恋とバグは仕様です。 ~営業スマイルで喧嘩して、恋に落ちるまで~
03|雨の日の、まさかの同居
週明け、突如のゲリラ豪雨。
「え……最悪、傘ない……」
プロジェクトチームの打ち合わせを終えた凛は、ずぶ濡れになってビルから出ようとしたその時──
「……おい、こっち来い」
遥人が自分の傘にぐいっと引き込んできた。
「……え、ちょっと……!」
「お前ん家、こっちだろ? 送ってく」
「いやいや、いいってば! 恋人設定とかもう業務時間外だから!」
「そうだな。

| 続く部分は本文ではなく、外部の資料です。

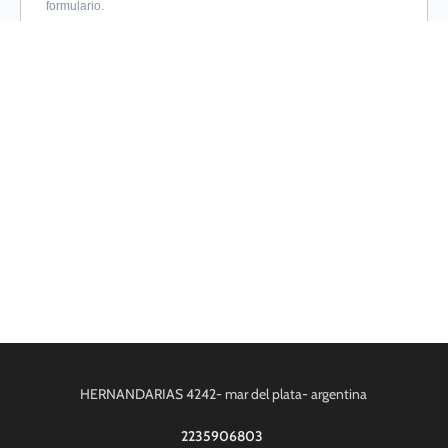
HERNANDARIAS 4242- mar del plata- argentina
2235906803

だが風邪引かれたら、明日のレビューがめんどい」
「……うわ、そういうとこホント、合理主義」
結局、びしょ濡れのまま、ふたりは凛の自宅に辿り着いた。
「着替えないと風邪引くだろ。タオルとなんか貸せよ」
「え、ちょ、ちょっと。なんで自然に上がってるの?」
「もう濡れたんだ。今さらだろ?」
強引に部屋に入ってきた遥人に、凛はタオルとTシャツを差し出す。
「これ……元カレのだけど、たぶん入る」
「元カレ?」
「……忘れて。もういないから」
「ふーん」
濡れたシャツを脱ぎながら、遥人がぼそりと呟く。
「……アイツ、目、腐ってんな」
「え?」
「お前を手放すとか、マジでバグじゃん」
瞬間、胸がどくんと跳ねた。
心臓が、仕様外の反応を示している。